$T_2$ + Hereditarily Lindelöf implies countable pseudocharacter

Question

Recently, I have been wondering about the relation between separation axioms, countable pseudocharacter, and other properties that a topological space may have. One of the questions that I had was if $T_2$ + having a countable $k$-network (or having a countable network) implies countable pseudocharacter. In my previous question (see here), where I was looking for an example of a $T_1$ space that has a countable $k$-network and that doesn't have countable pseudocharacter, this question has also been been made by @Jakobian in the comments. I also answered in the comments, but I wanted to make a new question for this result.

The following answer is the proof that I have come up with, which requires the space to be $T_2$, but just hereditarily Lindelöf.

Answer 1

Let $X$ be a $T_2$ and hereditarily Lindelöf space.

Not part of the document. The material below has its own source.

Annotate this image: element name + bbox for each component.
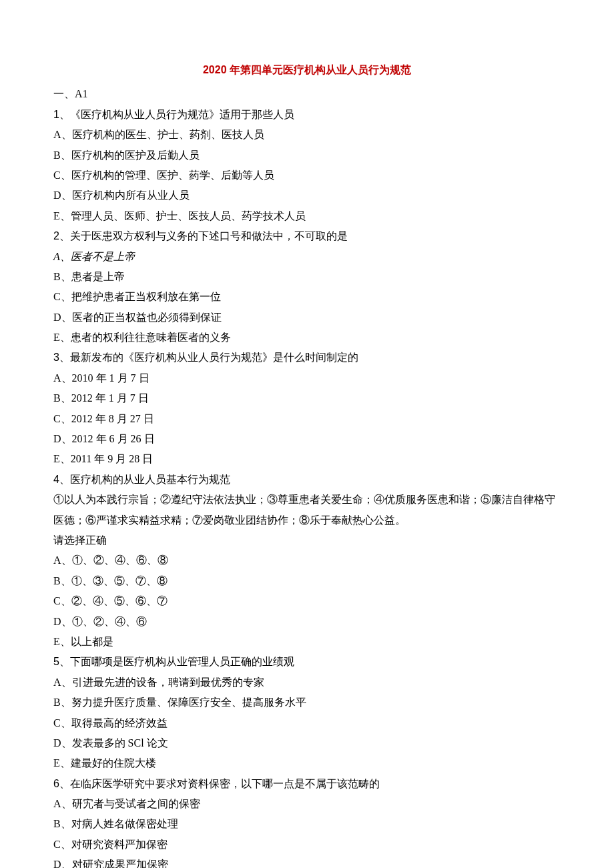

Given a point $x$ of $X$. $X \setminus \{x\}$ is Lindelöf. And, for each $y \in X \setminus \{x\}$, as $X$ is $T_2$, there exists an open neighborhood $A_y$ of $y$ in $X$ such that $x$ is not in the closure of $A_y$. As $\{A_y\}_{y \in X \setminus \{x\}}$ is an open cover of $X \setminus \{x\}$ in $X$, it has a countable subcover, and $X \setminus \{x\}$ is equal to the union of the closures of the elements of this subcover. Therefore, $X \setminus \{x\}$ is a $F_{\sigma}$ set. As a result, $\{x\}$ is a $G_{\delta}$ set.

We conclude that $X$ has countable pseudocharacter.